- [The task]
Go through the records line by line. Report how many lines contain "Усатый", with nothing else.

- [Information shown]
+---+
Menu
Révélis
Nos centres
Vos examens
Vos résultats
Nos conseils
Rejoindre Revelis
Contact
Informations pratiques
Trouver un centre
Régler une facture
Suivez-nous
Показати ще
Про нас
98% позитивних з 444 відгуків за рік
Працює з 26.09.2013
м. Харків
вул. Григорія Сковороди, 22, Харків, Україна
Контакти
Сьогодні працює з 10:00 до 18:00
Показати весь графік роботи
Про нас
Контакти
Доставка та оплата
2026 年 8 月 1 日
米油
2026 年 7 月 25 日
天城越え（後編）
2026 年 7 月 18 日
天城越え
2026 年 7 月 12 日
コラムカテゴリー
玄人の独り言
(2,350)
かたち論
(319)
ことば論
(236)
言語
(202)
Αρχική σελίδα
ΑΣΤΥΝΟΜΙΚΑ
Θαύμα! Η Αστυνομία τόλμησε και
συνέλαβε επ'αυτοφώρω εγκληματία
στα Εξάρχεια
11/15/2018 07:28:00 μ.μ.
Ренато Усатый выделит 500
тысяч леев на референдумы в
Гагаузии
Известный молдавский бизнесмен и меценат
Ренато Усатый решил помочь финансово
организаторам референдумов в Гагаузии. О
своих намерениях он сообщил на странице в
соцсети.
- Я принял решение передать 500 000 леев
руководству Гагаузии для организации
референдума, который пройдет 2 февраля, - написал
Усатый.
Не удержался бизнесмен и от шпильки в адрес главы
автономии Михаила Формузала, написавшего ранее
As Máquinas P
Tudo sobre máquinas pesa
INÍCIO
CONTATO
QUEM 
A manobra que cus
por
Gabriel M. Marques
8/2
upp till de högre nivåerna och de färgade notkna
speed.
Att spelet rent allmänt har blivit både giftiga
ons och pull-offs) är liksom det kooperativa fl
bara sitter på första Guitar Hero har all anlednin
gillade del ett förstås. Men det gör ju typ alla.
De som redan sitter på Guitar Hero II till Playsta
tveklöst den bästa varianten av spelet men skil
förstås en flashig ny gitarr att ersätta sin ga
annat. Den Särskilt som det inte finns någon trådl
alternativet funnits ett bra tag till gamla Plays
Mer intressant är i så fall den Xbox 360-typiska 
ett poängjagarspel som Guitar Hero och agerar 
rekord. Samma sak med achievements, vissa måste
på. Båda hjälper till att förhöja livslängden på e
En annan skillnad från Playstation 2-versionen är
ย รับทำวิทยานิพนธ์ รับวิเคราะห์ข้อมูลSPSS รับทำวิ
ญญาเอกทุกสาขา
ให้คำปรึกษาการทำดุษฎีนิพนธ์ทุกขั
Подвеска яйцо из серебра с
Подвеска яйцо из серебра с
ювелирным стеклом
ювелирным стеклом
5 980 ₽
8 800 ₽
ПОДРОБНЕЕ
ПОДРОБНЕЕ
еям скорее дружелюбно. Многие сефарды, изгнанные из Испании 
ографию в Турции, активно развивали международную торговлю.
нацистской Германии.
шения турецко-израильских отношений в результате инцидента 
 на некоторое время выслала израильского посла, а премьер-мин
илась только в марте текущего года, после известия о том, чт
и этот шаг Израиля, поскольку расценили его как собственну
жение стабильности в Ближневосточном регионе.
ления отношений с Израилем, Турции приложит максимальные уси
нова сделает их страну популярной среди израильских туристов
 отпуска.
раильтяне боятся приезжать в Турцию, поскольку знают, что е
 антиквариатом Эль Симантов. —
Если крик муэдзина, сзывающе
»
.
+---+
- [Problem solution]
3